Multiband effect on the magnetic resonance spectrum of pnictide superconductors

The magnetic resonance behavior which is directly probed by the inelastic neutron scattering (INS) spectroscopy gives valuable information about the pairing mechanism of the unconventional superconductors. In high-$T_c$ cuprate superconductors, INS exhibits a clear signature of a magnetic resonance mode in addition to its characteristic dispersive feature (known as ``hour-glass'' behavior) which are enhanced dramatically below $T_c$ and the mode energy scales universally with the SC gap amplitude.
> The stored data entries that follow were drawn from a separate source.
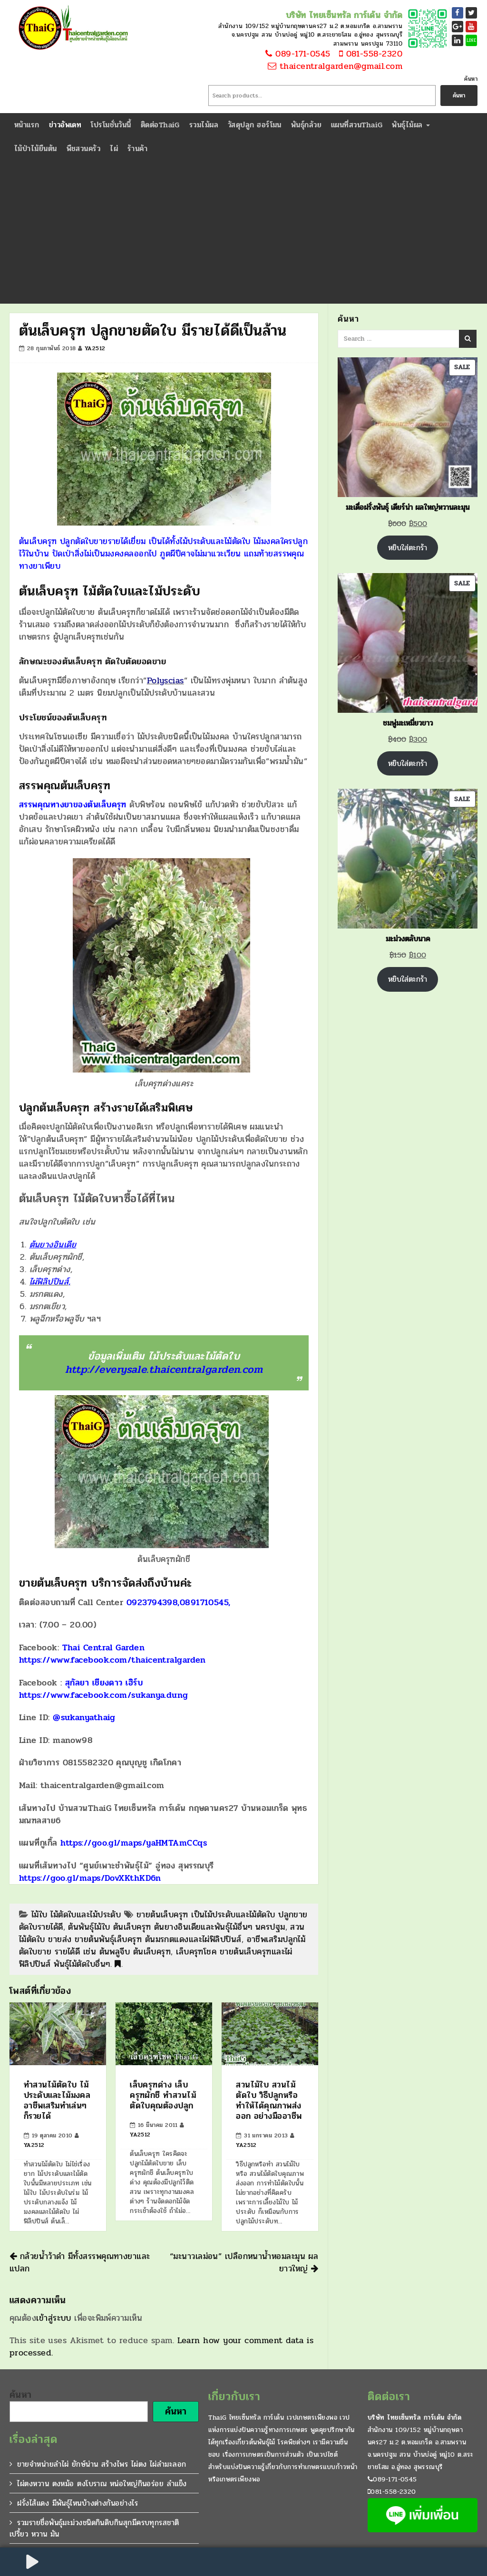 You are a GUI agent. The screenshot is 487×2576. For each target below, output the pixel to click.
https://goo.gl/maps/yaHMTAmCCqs (133, 1842)
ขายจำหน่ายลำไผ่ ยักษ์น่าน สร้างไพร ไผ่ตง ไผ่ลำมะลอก (101, 2464)
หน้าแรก (26, 125)
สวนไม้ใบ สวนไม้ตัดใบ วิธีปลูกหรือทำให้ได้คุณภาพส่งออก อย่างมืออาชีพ (269, 2100)
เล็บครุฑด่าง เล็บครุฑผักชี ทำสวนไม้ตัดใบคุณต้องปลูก (163, 2095)
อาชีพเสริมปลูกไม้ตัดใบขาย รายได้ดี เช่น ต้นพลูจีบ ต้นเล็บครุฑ (162, 1945)
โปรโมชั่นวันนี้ (111, 125)
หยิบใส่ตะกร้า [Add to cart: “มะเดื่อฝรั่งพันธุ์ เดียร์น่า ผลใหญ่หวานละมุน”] (407, 548)
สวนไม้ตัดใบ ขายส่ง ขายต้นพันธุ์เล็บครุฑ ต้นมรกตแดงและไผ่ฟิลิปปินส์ (162, 1933)
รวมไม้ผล (203, 125)
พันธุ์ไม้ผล (411, 125)
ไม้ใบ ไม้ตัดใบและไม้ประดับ (76, 1914)
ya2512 (95, 348)
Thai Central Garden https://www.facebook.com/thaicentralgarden (112, 1653)
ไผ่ (114, 148)
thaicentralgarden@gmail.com (334, 66)
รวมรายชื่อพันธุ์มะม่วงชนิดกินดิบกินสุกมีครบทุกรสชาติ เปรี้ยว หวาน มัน (94, 2528)
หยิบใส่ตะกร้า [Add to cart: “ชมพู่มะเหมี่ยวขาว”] (407, 763)
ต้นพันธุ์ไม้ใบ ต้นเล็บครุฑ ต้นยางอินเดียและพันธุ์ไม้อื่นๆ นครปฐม (176, 1927)
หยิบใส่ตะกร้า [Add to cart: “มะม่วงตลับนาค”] (407, 979)
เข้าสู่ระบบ (53, 2318)
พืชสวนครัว (84, 148)
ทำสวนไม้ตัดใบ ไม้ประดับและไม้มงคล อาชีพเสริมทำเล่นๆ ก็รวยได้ (57, 2100)
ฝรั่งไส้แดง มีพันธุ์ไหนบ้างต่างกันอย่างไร (77, 2503)
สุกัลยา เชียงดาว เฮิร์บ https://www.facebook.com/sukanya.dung (103, 1689)
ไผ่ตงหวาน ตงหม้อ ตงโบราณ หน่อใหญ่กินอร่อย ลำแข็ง (101, 2484)
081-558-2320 (367, 54)
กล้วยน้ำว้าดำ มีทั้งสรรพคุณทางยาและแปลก (80, 2262)
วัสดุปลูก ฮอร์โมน (255, 125)
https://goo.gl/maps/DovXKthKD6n (90, 1878)
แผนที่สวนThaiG (356, 125)
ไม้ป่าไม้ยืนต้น (35, 148)
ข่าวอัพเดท (65, 125)
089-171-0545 (297, 54)
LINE (472, 40)
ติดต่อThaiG (160, 125)
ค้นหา (470, 79)
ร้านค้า (137, 148)
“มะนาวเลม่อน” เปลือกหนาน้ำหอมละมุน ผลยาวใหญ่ (244, 2262)
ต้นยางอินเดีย (53, 1244)
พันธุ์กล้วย (306, 125)
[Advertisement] (243, 231) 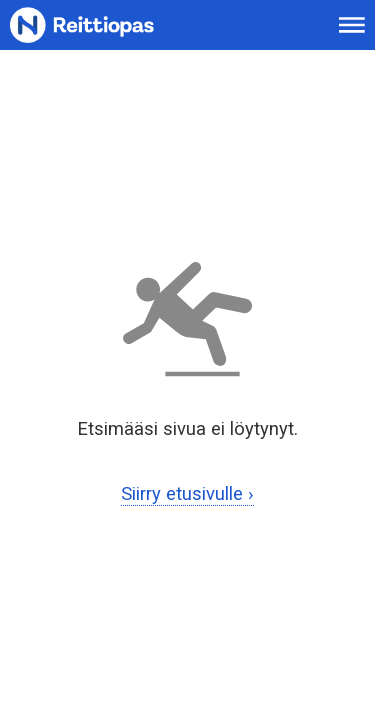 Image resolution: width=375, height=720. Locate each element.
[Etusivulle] (106, 25)
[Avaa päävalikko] (352, 25) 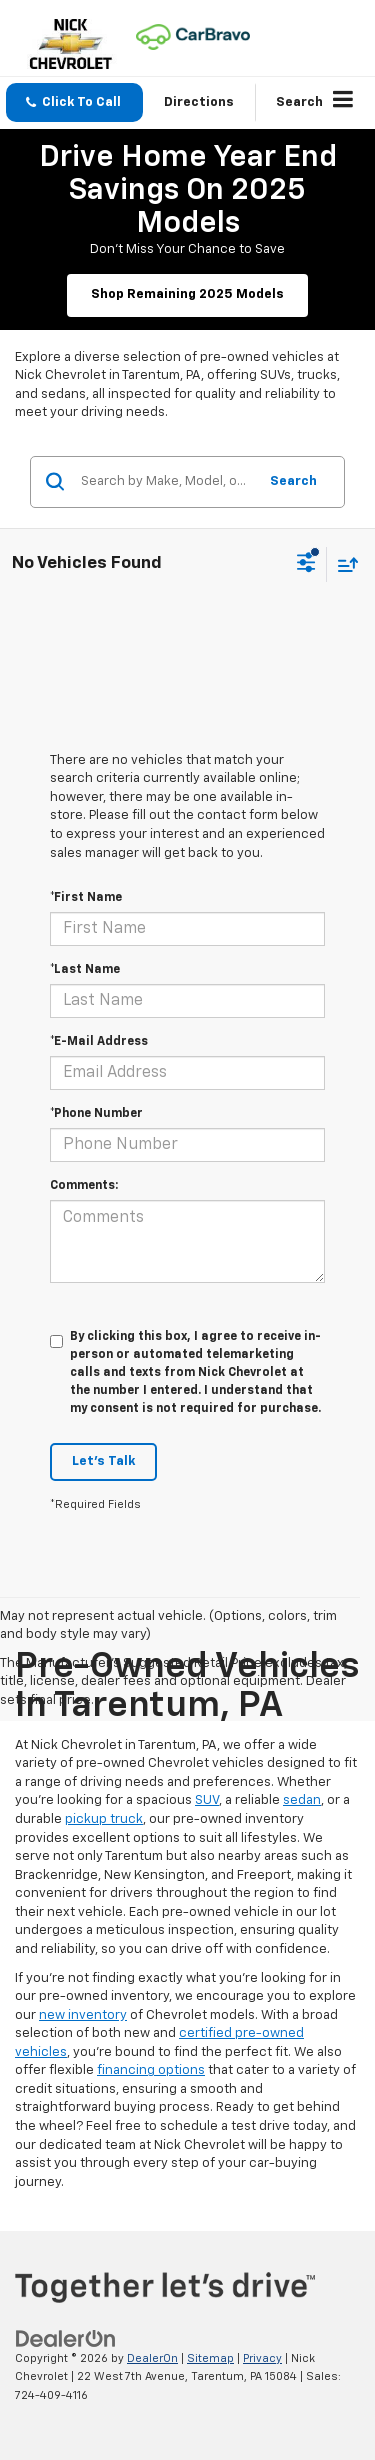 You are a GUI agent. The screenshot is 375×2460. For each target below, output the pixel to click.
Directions (199, 102)
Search (293, 481)
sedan (302, 1800)
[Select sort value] (343, 564)
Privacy (262, 2358)
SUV (207, 1800)
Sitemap (210, 2358)
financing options (151, 2070)
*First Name (86, 898)
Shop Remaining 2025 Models (187, 294)
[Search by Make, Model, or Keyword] (166, 482)
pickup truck (104, 1819)
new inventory (83, 2015)
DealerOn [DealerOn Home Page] (152, 2358)
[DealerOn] (66, 2338)
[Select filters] (306, 565)
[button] (74, 102)
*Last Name (85, 970)
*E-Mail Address (99, 1042)
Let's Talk (103, 1461)
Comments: (84, 1186)
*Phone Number (96, 1114)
In a multiband unconventional superconductors, the situation is more complex due to the presence of multi-orbital band structure, multiple-SC gaps as well as possibilities of having multiple pairing symmetries. We calculate magnetic susceptibility to show how does the magnetic resonance mode and its dispersion evolve both in energy as well as in momentum as a function of doping in both electron and holed doped pnictide superconductors. The inputs in our calculations are the Fermi surface information from ARPES or LDA and experimental values of superconducting gaps. We find that the magnetic resonance behavior is dramatically different in pnictide than in cuprates. The effects of multiple orbitals, gaps and different pairing symmetry play an important role. We argue that doping dependence of the resonance spectra can be understood from the topological change of the Fermi surface and the gap magnitudes, in good accord with experiments.